Individual consumers have their regular bills as an incentive to manage their phone use, but the corporate customer doesn't care too much about the cost and may not even see the bill.

In the US, the need to manage mobile costs has given rise to a whole new business. The situation is fairly difficult to manage anyway, with six national mobile carriers and as many as 300 small operators that work through the major carriers.

There are many different types of billing systems and the situation is generally out of control.

Traq Wireless, a software start-up from Texas, saw this as an opportunity and set up an ASP-based service to gather the data, analyse it and optimise the corporate use of mobile phones.

It is proving to be a popular service; the firm now has 75 customers and seems to be doubling in size each year.

Let's deal with the stark facts first. Traq Wireless has discovered that in corporate America, between seven and 10 per cent of the mobile phones are not being used, even though the rental is being paid. In one company with a high turnover of staff the figure reached 40 per cent.

Traq expects to save customers up to 35 per cent of the bill, which in the US averages something like $1,250 per phone per year. Consequently, it expects to deliver return on investment on the cost of its service within three to six months.

There are quite a few areas where mobile costs can be trimmed, from controlling personal use to getting the most sensible service for the executive traveller.

Some executives are known to rack up bills in the thousands of dollars per month, often quite needlessly.

So Traq provides a fully automated analysis and optimisation service, collecting the bills on behalf of companies, analysing them and reporting on what needs to be done to keep down costs.

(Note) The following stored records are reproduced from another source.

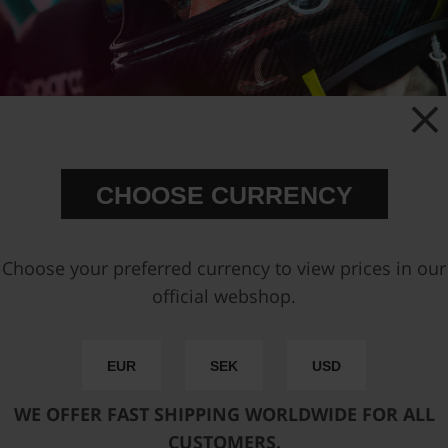
CHOOSE CURRENCY
A QUARTER-MILE AT THE TIME
| 402M FUEL RAIL
Choose your preferred currency to view prices in our
1/4 mile ( 402m )
official webshop.
It all started with the iconic blue fuel rails for
EUR
SEK
USD
the BMW M20 engine, and to finance the
material, our founder sold his beloved turbo
WE OFFER FAST SHIPPING WORLDWIDE FOR ALL
BMW and by chance found himself with
CUSTOMERS.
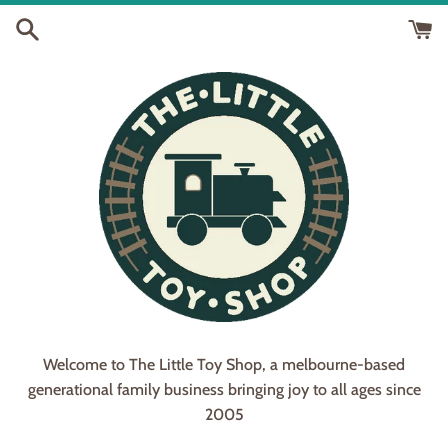
Skip
to
content
Welcome to The Little Toy Shop, a melbourne-based
generational family business bringing joy to all ages since
2005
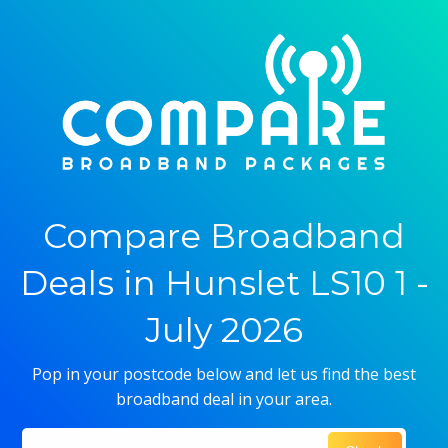
Compare Broadband
Deals in Hunslet LS10 1 -
July 2026
Pop in your postcode below and let us find the best
broadband deal in your area.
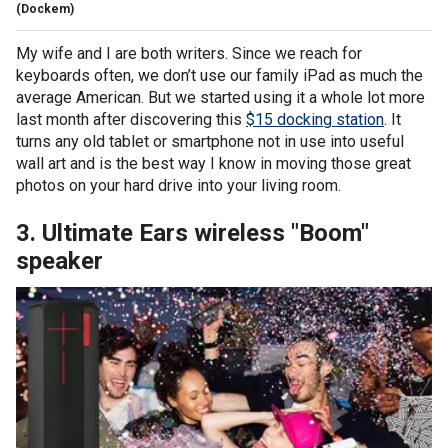
(Dockem)
My wife and I are both writers. Since we reach for
keyboards often, we don’t use our family iPad as much the
average American. But we started using it a whole lot more
last month after discovering this
$15 docking station
. It
turns any old tablet or smartphone not in use into useful
wall art and is the best way I know in moving those great
photos on your hard drive into your living room.
3. Ultimate Ears wireless "Boom"
speaker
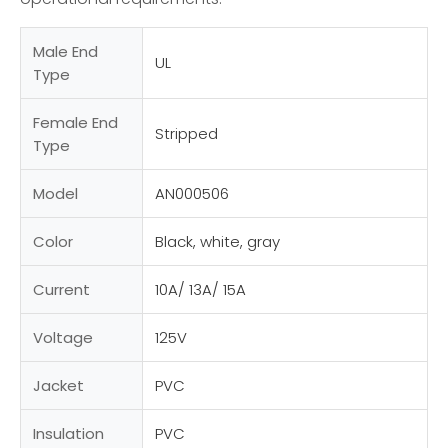
Male End
UL
Type
Female End
Stripped
Type
Model
AN000506
Color
Black, white, gray
Current
10A/ 13A/ 15A
Voltage
125V
Jacket
PVC
Insulation
PVC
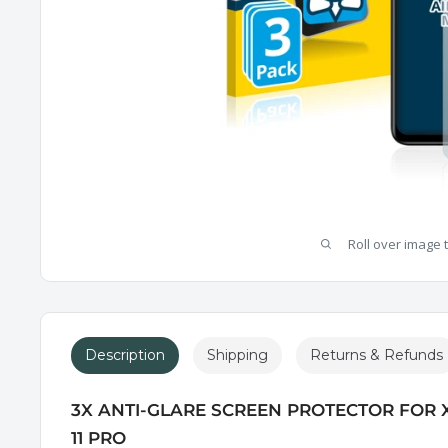
Roll over image 
Description
Shipping
Returns & Refunds
3X ANTI-GLARE SCREEN PROTECTOR FOR 
11 PRO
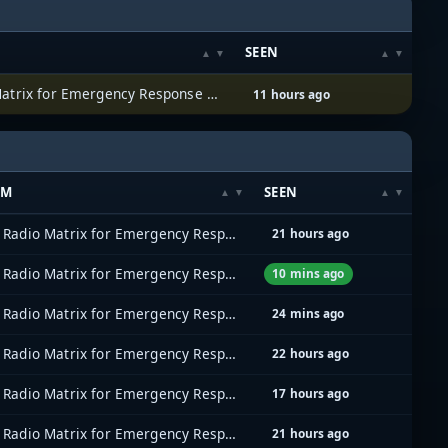
SEEN
Allied Radio Matrix for Emergency Response (ARMER)
11 hours ago
EM
SEEN
Allied Radio Matrix for Emergency Response (ARMER)
21 hours ago
Allied Radio Matrix for Emergency Response (ARMER)
10 mins ago
Allied Radio Matrix for Emergency Response (ARMER)
24 mins ago
Allied Radio Matrix for Emergency Response (ARMER)
22 hours ago
Allied Radio Matrix for Emergency Response (ARMER)
17 hours ago
Allied Radio Matrix for Emergency Response (ARMER)
21 hours ago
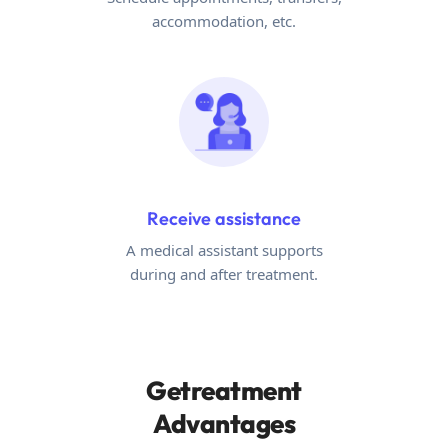
accommodation, etc.
Receive assistance
A medical assistant supports
during and after treatment.
Getreatment
Advantages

It is implemented through a website that the customer can access to examine the reports that Traq provides.

Traq also keeps up with all the plans from all the providers, which change with bewildering frequency.

There is a continual tactical battle going on, with the carriers inventing new plans to maximise their customer revenues and Traq responding by minimising the costs for its smaller customer base.

Traq is likely to bring its business to Europe, where it says the same type of sub-optimal mobile usage is occurring. The parameters are different but the game is the same. However, that won't happen for about six months.

The firm wants to gear up its software to deal with the European facts of life, starting with the UK.

There is a wider strategic consequence to what Traq is doing here. It is easy to think of it as a company with analysis software that has seen an opportunity and is exploiting it.

However, in reality it is sitting over an emergent and rapidly growing part of the corporate network. If you boil it down, Traq is really a systems management company that focuses on the wireless device space.

It already allows its customers to register PDAs and laptops in its database, and in the medium term it will probably move towards gathering information on device configuration, applications, licensing issues and the efficient use of ASP services.

In other words, we can eventually expect to see Traq Wireless mentioned in the same breath as Computer Associates or Tivoli.

Interestingly enough, the chief executive of Traq Wireless, James Offerdahl, was one of the original entrepreneurs who founded Tivoli. He and his company have their eyes on a bigger prize than managing mobile phone bills.